Clinical Features Influencing the Patient-Based Outcome After Carpal Tunnel Release

Hyun Sik Gong, Joo Han Oh, Sung Woo Bin, Woo Sung Kim, Moon Sang Chung and Goo Hyun Baek

This study analyzed several clinical features of carpal tunnel syndrome to identify potential prognostic factors influencing a patient-based outcome assessment after carpal tunnel release. 102 hands of 64 patients with carpal tunnel syndrome using the Boston self-assessment questionnaire preoperatively and 3, 6, 9, and 12 months postoperatively were evaluated. The clinical findings evaluated as prognostic indicators were paresthesia, cold intolerance, subjective weakness, nocturnal pain, thenar atrophy, Tinel sign, Phalen test, and electrophysiologic grades.
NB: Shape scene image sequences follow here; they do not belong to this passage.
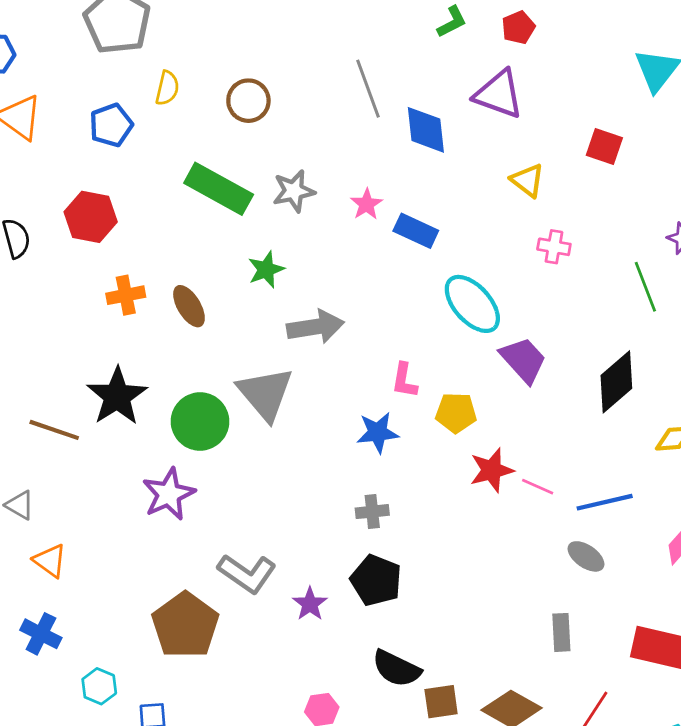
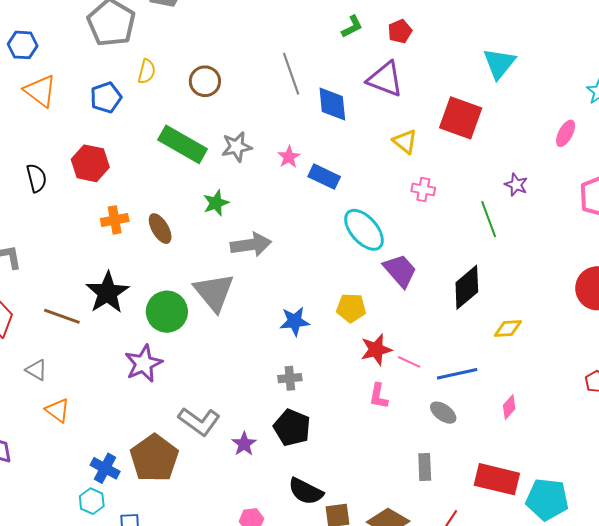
red square: (604, 146) -> (461, 118), size x1.6
pink L-shape: (404, 380) -> (379, 396), moved
blue cross: (41, 634) -> (105, 468), moved

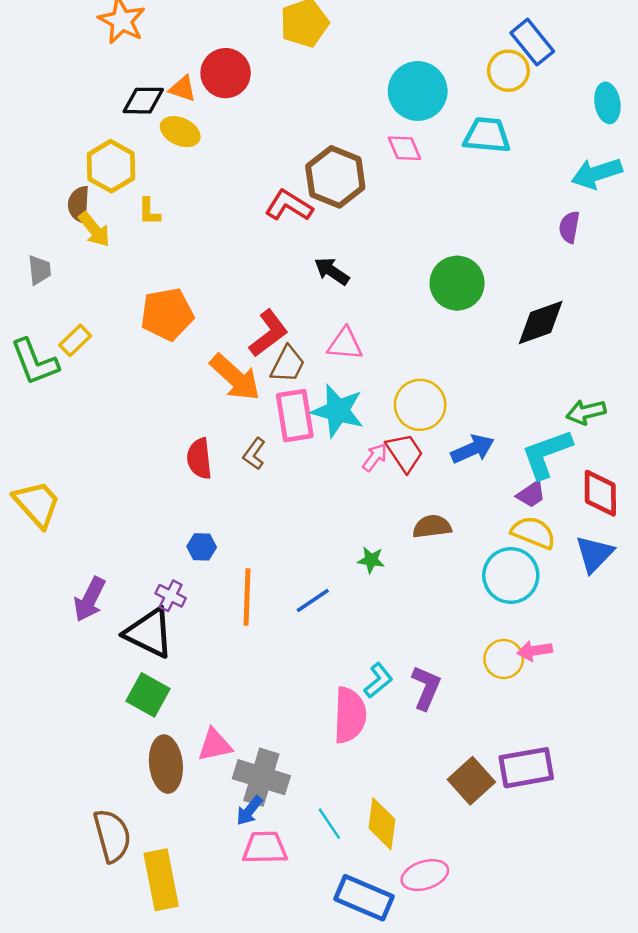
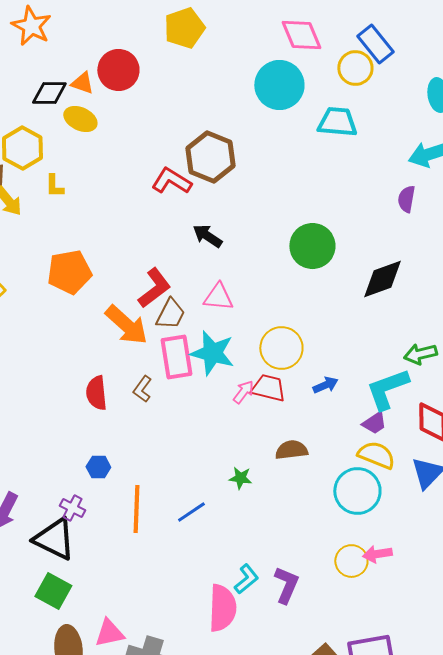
pink diamond: (405, 148) -> (301, 35), moved, size x1.4
blue arrow: (473, 449) -> (325, 385), size x0.7
red trapezoid: (405, 453) -> (268, 388), turned -42

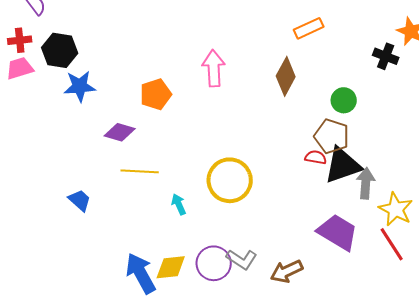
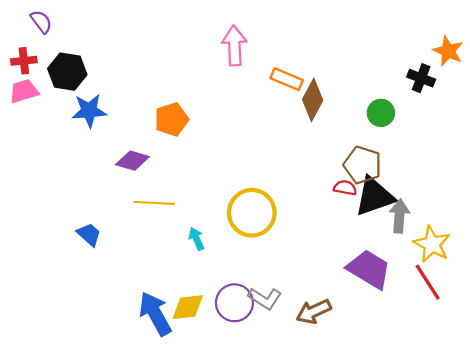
orange rectangle: (309, 28) -> (287, 79), moved, turned 48
pink arrow: (214, 68) -> (234, 46), moved
green circle: (344, 100) -> (381, 113), moved

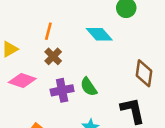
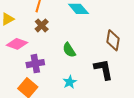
purple cross: (62, 90) -> (35, 64), moved

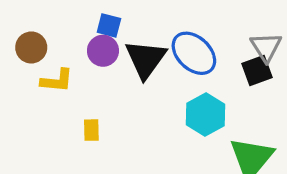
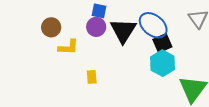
black square: (257, 71) -> (162, 43), moved

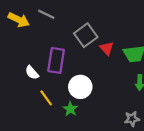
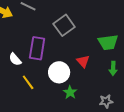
red triangle: (107, 48) -> (83, 61), moved
green star: (70, 109) -> (70, 92), moved

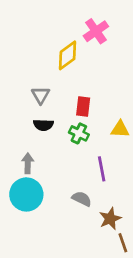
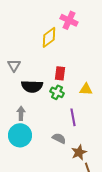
pink cross: (96, 31) -> (69, 20), turned -30
gray triangle: (41, 95) -> (14, 65), moved
black semicircle: (43, 125) -> (32, 86), size x1.5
The overall symptom and functional scales of the self-assessment questionnaire demonstrated a significant improvement at 3 months after surgery, but no significant further improvement was observed thereafter. Patients with nocturnal pain, patients without subjective weakness, and patients without cold intolerance demonstrated more improvement of the scores in the bivariate analysis.This information may be used in preoperative consultation regarding the outcome of surgery from the patient's perspective.